▶ **TASK**: Could you restate, word for word, the line that has "Сведения об образовательной организации" and all lines following it through the end of the entries below?

--- RECORDS SUPPLIED Enclosed Below ---

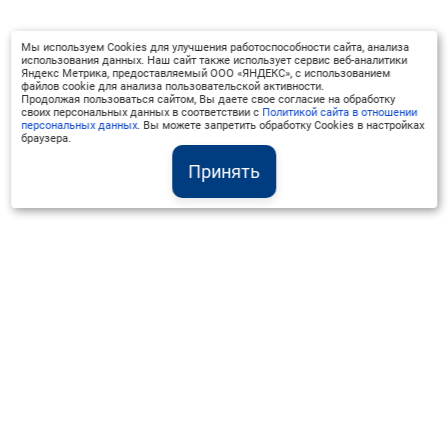
Мы используем Cookies для улучшения работоспособности сайта, анализа
использования данных. Наш сайт также использует сервис веб-аналитики
Яндекс Метрика, предоставляемый ООО «ЯНДЕКС», с использованием
файлов cookie для анализа пользовательской активности.
Продолжая пользоваться сайтом, Вы даете свое согласие на обработку
своих персональных данных в соответствии с
Политикой сайта в отношении
персональных данных
. Вы можете запретить обработку Cookies в настройках
браузера.
Принять
Институт Валдай ©
Официальный интернет-ресурс
+7 (800) 551-50-08
info@iado.ru
Сведения об образовательной организации
Вопрос-ответ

--- End of Enclosed RECORDS SUPPLIED ---

▶ **ANSWER BOX**:
Сведения об образовательной организации
Вопрос-ответ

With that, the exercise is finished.